The corrupted souls seek nothing but their own   glory. Self glorification leads to corruption. Mandela has remained for us a model of incorruptibility and selflessness.

Unless we learn from the model of humility of the leadership left to us by Mandela, the world will remain a jungle where the strong feed on the weak and the powerful run over the powerless. Even at this late hour at the departure of Madiba, the world is still driven by a system of greed and leadership that is money-hungry, intolerant and selfish to its own people. Most of these leaders have immortalized themselves through monuments and are ready to do anything just to attain their egotistical goals. Some leaders would drive their own people to ethnic animosity in order to stay in power.  The idea of freedom from colonialism was not to have a fox roaming freely in a chicken-stall. No, the fox must be tamed. With the departure of Mandela most of the foxes in the continent have been tamed and a new era of third liberation has dawned upon Africa and Mandela remains the model and the epitome of this third liberation.

Nelson Mandela gave a moving account of the contribution of the ecumenical movement to the struggle for freedom in southern Africa during the 50th anniversary of the WCC.  He was described by our own Archbishop Desmond Tutu during the assembly as a man   “who emerged from prison not spewing words of hatred and revenge. He amazed us all by his heroic embodiment of reconciliation and forgiveness. No one could have accused him of speaking glibly and facilely about forgiveness and reconciliation. He had been harassed for a long time before his arrest, making impossible a normal family life.  No one could say that he knew nothing about suffering. A famous picture shows Nelson Mandela  on Robben Island with Walter Sisulu in the  court yard of the jail where they and others – who can be seen behind them in the photograph sitting and  breaking rocks into small pieces.”

And then came the innovative idea of the Truth and Reconciliation Commission. TRC in South Africa was both a painful but also a healing process which brought the whole nation to face its wounded past and realize that there would be “future with forgiveness”. The TRC report was submitted in December 1998 and is an embodiment of the ecumenical contribution of the Churches together, for without spirituality it is impossible to be reconciled with a history of over 300 years and a heavy burden of brutal crimes and violence against humanity.  Mandela relinquished power voluntarily after his first term and this has remained an incredible example of contentment.
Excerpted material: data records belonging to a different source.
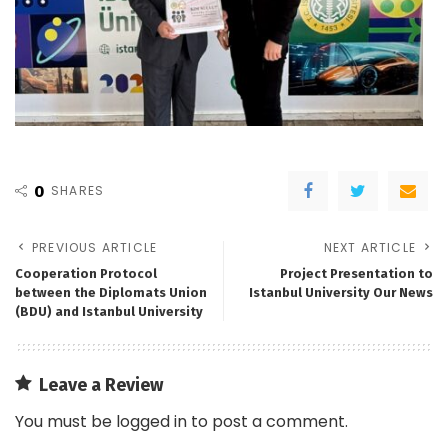
0
SHARES
PREVIOUS ARTICLE
NEXT ARTICLE
Cooperation Protocol
Project Presentation to
between the Diplomats Union
Istanbul University Our News
(BDU) and Istanbul University
Leave a Review
You must be
logged in
to post a comment.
As our own Mercy Oduyoye once said “Beloved ancestors, you gave up your people for labor, then you gave up the land to be colonized.’’ We can and must think and work for change. We’ve done it in South Africa where we rescued our humanness from the jaws of racism. How will South Africa use this newborn dignity in Africa and globally? But may I add “Beloved ancestors, we thank you for Mandela, the land has been restored back to your people and now there are no whites or black no go zones, and now that Mandela is gone please let new Mandela's be re-born in the continent for the sake of the third liberation’’. Mandela believed that people are people through other people hence in his one term presidency he governed by consensus for the sake of “peace, democracy and justice for all”.

Let us not forget that Mandela was a gift from Africa to the whole world. How wonderful it was to see more than half of the leadership of the globe being brought together by the calling of this Man; indeed with the presence of God he has become the moral embodiment and rebirth of a new global consciousness for unity of humankind. We thank God for giving Mandela to us the time He did and may his values continue to inspire our vision and fellowship.